À quoi ça sert que je me dise que je devrais à nouveau suivre plus souvent mon instinct si je ne l’écoute qu’à moitié ? J’aurais bien dû les prendre ces deux paravents japonais. Ça aurait fini de rendre ce petit coin totalement serein. Mais même sans ça, je le sens bien déjà. Je devrais arriver à faire une nuit, ici, j’espère. Et puis, j’irai récupérer ces paravents plus tard. J’appellerai tout à l’heure pour les réserver et les faire mettre de côté. Peut-être même me les faire livrer, tiens. Et il faut qu’elle fonctionne, cette installation. Je ne vais pas rester bien longtemps sain d’esprit si je ne parviens pas à faire au moins une ou deux nuits complètes par semaine. Déjà que j’ai les fils bien dénudés, faudrait pas que je tente trop le Diable. Ah. J’entends les siamoises qui remuent. Est-ce que Léo va tout de suite repérer les plans ? Ça devrait, à mon avis.
— Ahoy, pirate ! Permission de monter à bord ? Gaz’ ? T’es où ?
— Là.
— Là où ?
— J’ai bien une réponse toute faite pour toi, mais pas certain qu’elle soit à ton goût…
— Très fin…
Je me redressai pour qu’elle puisse me situer. Même si j’étais persuadé qu’elle n’allait pas vraiment avoir besoin de me chercher longtemps.

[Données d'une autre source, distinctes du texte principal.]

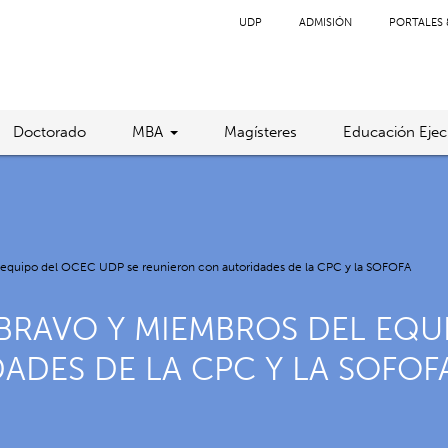
UDP
ADMISIÓN
PORTALES 
Doctorado
MBA
Magísteres
Educación Ejec
l equipo del OCEC UDP se reunieron con autoridades de la CPC y la SOFOFA
 BRAVO Y MIEMBROS DEL EQU
DES DE LA CPC Y LA SOFOF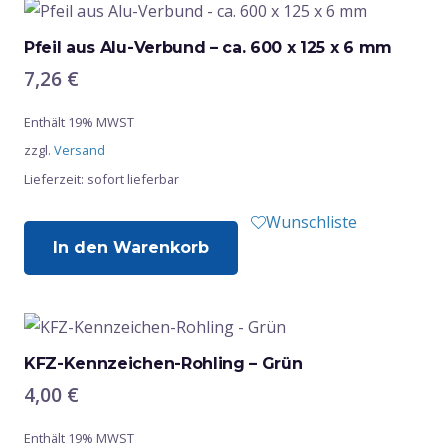
Pfeil aus Alu-Verbund – ca. 600 x 125 x 6 mm
7,26
€
Enthält 19% MWST
zzgl.
Versand
Lieferzeit: sofort lieferbar
Wunschliste
In den Warenkorb
KFZ-Kennzeichen-Rohling – Grün
4,00
€
Enthält 19% MWST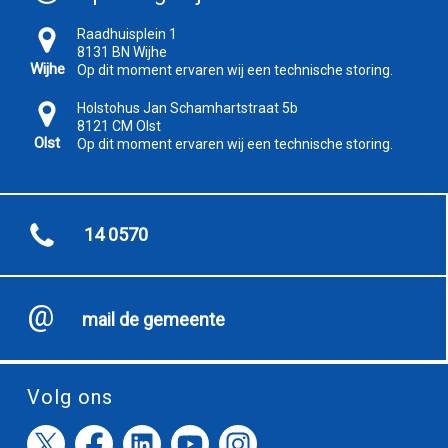
Raadhuisplein 1
8131 BN Wijhe
Wijhe
Op dit moment ervaren wij een technische storing.
Holstohus Jan Schamhartstraat 5b
8121 CM Olst
Olst
Op dit moment ervaren wij een technische storing.
14 0570
mail de gemeente
Volg ons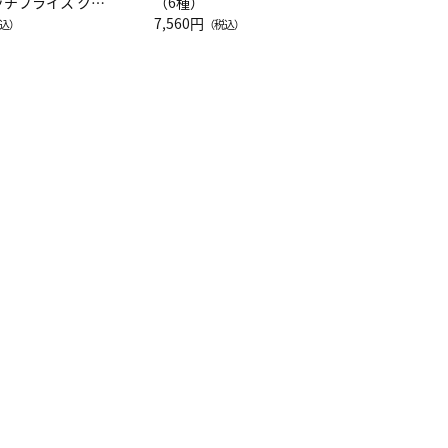
ッチフライス クル
（6種）
注半袖Ｔシャツ
7,560円
込）
（税込）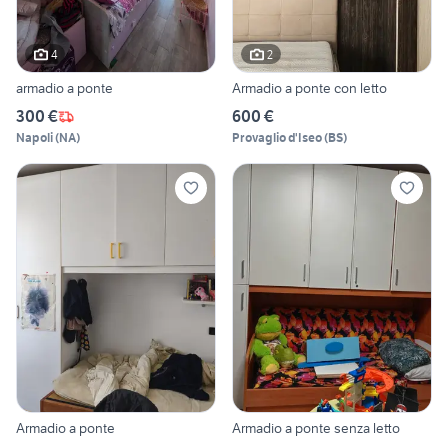
4
2
armadio a ponte
Armadio a ponte con letto
300 €
600 €
Napoli
(
NA
)
Provaglio d'Iseo
(
BS
)
Armadio a ponte
Armadio a ponte senza letto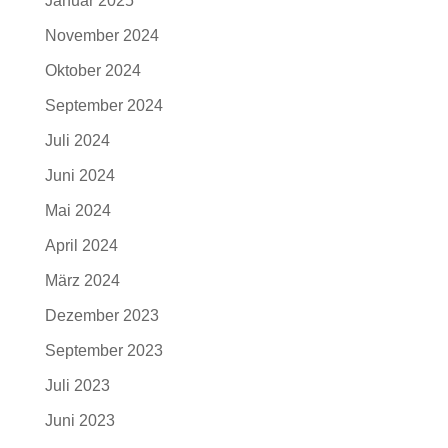
Januar 2025
November 2024
Oktober 2024
September 2024
Juli 2024
Juni 2024
Mai 2024
April 2024
März 2024
Dezember 2023
September 2023
Juli 2023
Juni 2023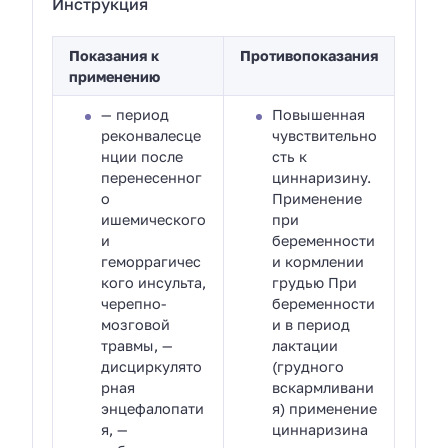
Инструкция
Показания к
Противопоказания
применению
— период
Повышенная
реконвалесце
чувствительно
нции после
сть к
перенесенног
циннаризину.
о
Применение
ишемического
при
и
беременности
геморрагичес
и кормлении
кого инсульта,
грудью При
черепно-
беременности
мозговой
и в период
травмы, —
лактации
дисциркулято
(грудного
рная
вскармливани
энцефалопати
я) применение
я, —
циннаризина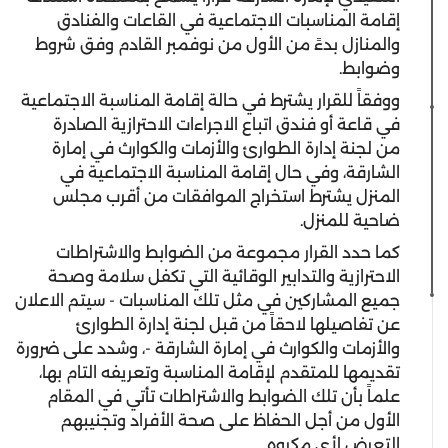
إقامة المناسبات الاجتماعية في القاعات والفنادق
والمنازل بدءً من الأول من نوفمبر القادم وفق شروط
وضوابط.
ووفقاً للقرار يشترط في حالة إقامة المناسبة الاجتماعية
في قاعة أو فندق اتباع الاجراءات الاحترازية الصادرة
من لجنة إدارة الطوارئ والأزمات والكوارث في إمارة
الشارقة، وفي حال إقامة المناسبة الاجتماعية في
المنزل يشترط استخراج الموافقات من أقرب مجلس
ضاحية للمنزل.
كما حدد القرار مجموعة من الضوابط والاشتراطات
الاحترازية والتدابير الوقائية التي تكفل سلامة وصحة
جميع المشاركين في مثل تلك المناسبات - سيتم الاعلان
عن تفاصيلها لاحقاً من قبل لجنة إدارة الطوارئ
والأزمات والكوارث في إمارة الشارقة -، وشدد على ضرورة
تقديمها للمتقدم لإقامة المناسبة وتعريفه التام بها،
علماً بأن تلك الضوابط والاشتراطات تأتي في المقام
الأول من أجل الحفاظ على صحة الأفراد وتجنيبهم
التعرض لأي مكروه.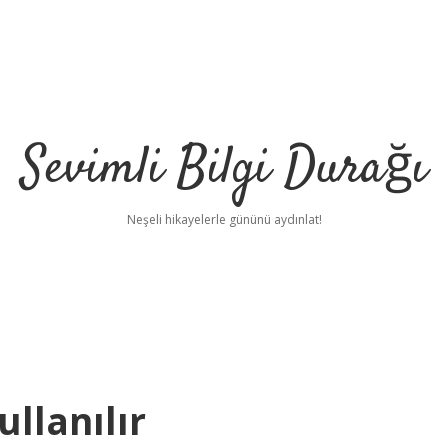
Sevimli Bilgi Durağı
Neşeli hikayelerle gününü aydınlat!
llanılır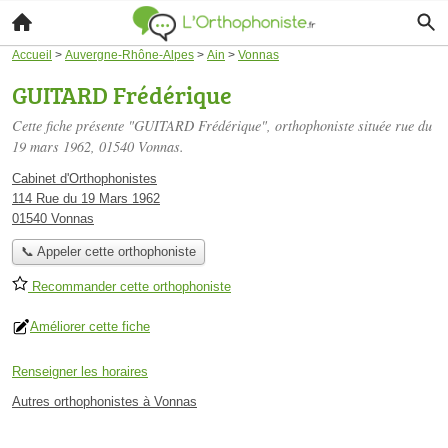
Accueil
>
Auvergne-Rhône-Alpes
>
Ain
>
Vonnas
GUITARD Frédérique
Cette fiche présente "GUITARD Frédérique", orthophoniste située
rue du
19 mars 1962
, 01540 Vonnas.
Cabinet d'Orthophonistes
114 Rue du 19 Mars 1962
01540 Vonnas
📞 Appeler cette orthophoniste
Recommander cette orthophoniste
Améliorer cette fiche
Renseigner les horaires
Autres orthophonistes à Vonnas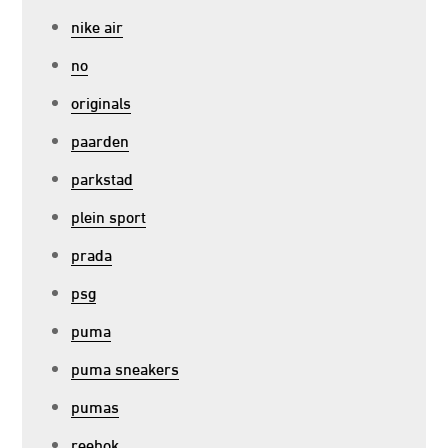
nike air
no
originals
paarden
parkstad
plein sport
prada
psg
puma
puma sneakers
pumas
reebok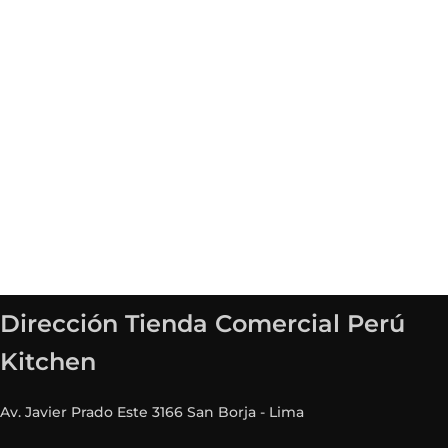
Dirección Tienda Comercial Perú
Kitchen
Av. Javier Prado Este 3166 San Borja - Lima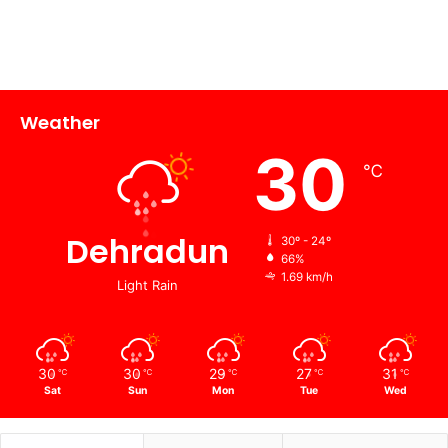
Weather
30
℃
Dehradun
30º - 24º
66%
1.69 km/h
Light Rain
30
30
29
27
31
℃
℃
℃
℃
℃
Sat
Sun
Mon
Tue
Wed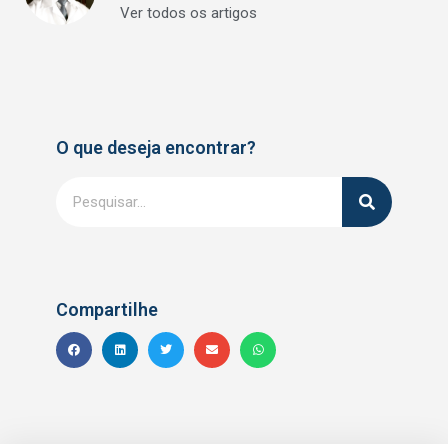
Ver todos os artigos
O que deseja encontrar?
Compartilhe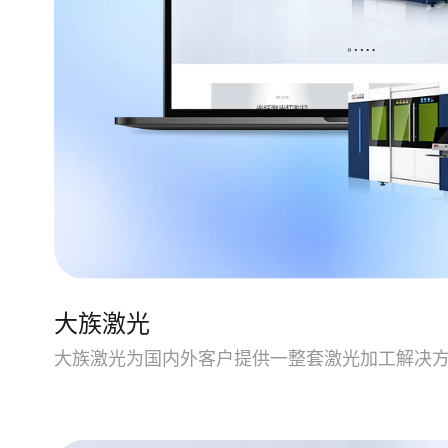
大族激光
大族激光为国内外客户提供一整套激光加工解决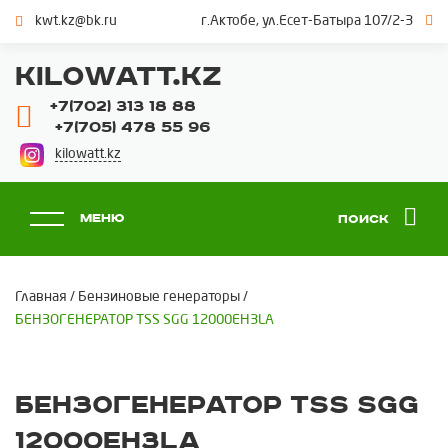
kwt.kz@bk.ru
г.Актобе, ул.Есет-Батыра 107/2-3
KILOWATT.KZ
+7(702) 313 18 88
+7(705) 478 55 96
kilowatt.kz
Меню
Поиск
Главная
/
Бензиновые генераторы
/
БЕНЗОГЕНЕРАТОР TSS SGG 12000EH3LA
БЕНЗОГЕНЕРАТОР TSS SGG
12000EH3LA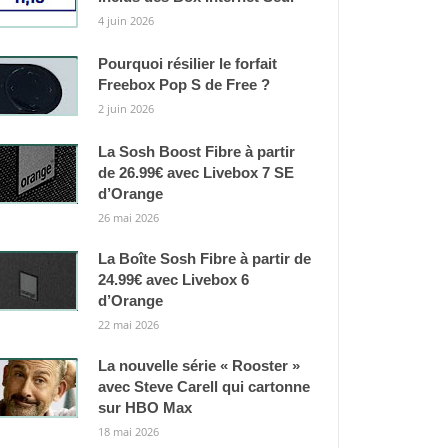
4 juin 2026
Pourquoi résilier le forfait
Freebox Pop S de Free ?
2 juin 2026
La Sosh Boost Fibre à partir
de 26.99€ avec Livebox 7 SE
d’Orange
26 mai 2026
La Boîte Sosh Fibre à partir de
24.99€ avec Livebox 6
d’Orange
22 mai 2026
La nouvelle série « Rooster »
avec Steve Carell qui cartonne
sur HBO Max
18 mai 2026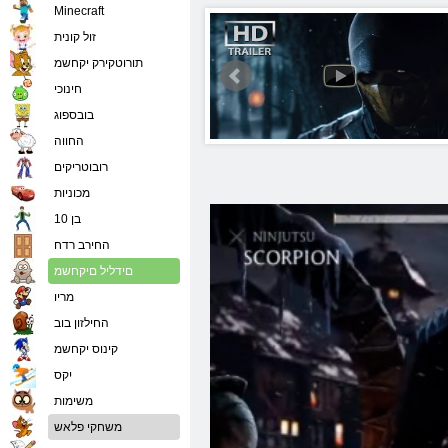
Minecraft
זול קונית
תורוטקירק יקחשמ
חינוכי
בובספוג
החווה
רובוטריקים
מכוניות
בן 10
החירב רדח
םידליל םיקחשמ
מריו
החילזון בוב
קינוס יקחשמ
יִקס
משימות
משחקי פלאש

— Là. Je finissais de m’installer. Viens voir.
— Oh ! Sympa ! Mais !?
— Mais… ?
— Mais tu étais vraiment sérieux quand tu disais que tu allais t’installer dans la grange ?!
— Je vous ai dit que j’allais m’installer un coin pour pouvoir dormir un temps dans la grange. Rien de plus. Rien de radical et sûrement pas du définitif, bécasse. Le temps d’exorciser ma chambre et de me reposer d’ici là. Je sens que ça commence à faire des étincelles du côté de ma boite à fusibles…
— Tu n’es toujours pas décidé à tenter les somnifères alors, tête de mule ?
— Ça ne me fait pas l’effet recherché, tu le sais. Ça m’assomme en journée et me rend irritable mais je ne m’endors pas mieux pour autant.
— Et à partir de quand je peux commencer à me faire du souci ?
— J’ai encore un peu de marge, t’inquiète. Où est Léo ?
— Cette question… Elle a trouvé les plans tout de suite en se levant, pardi !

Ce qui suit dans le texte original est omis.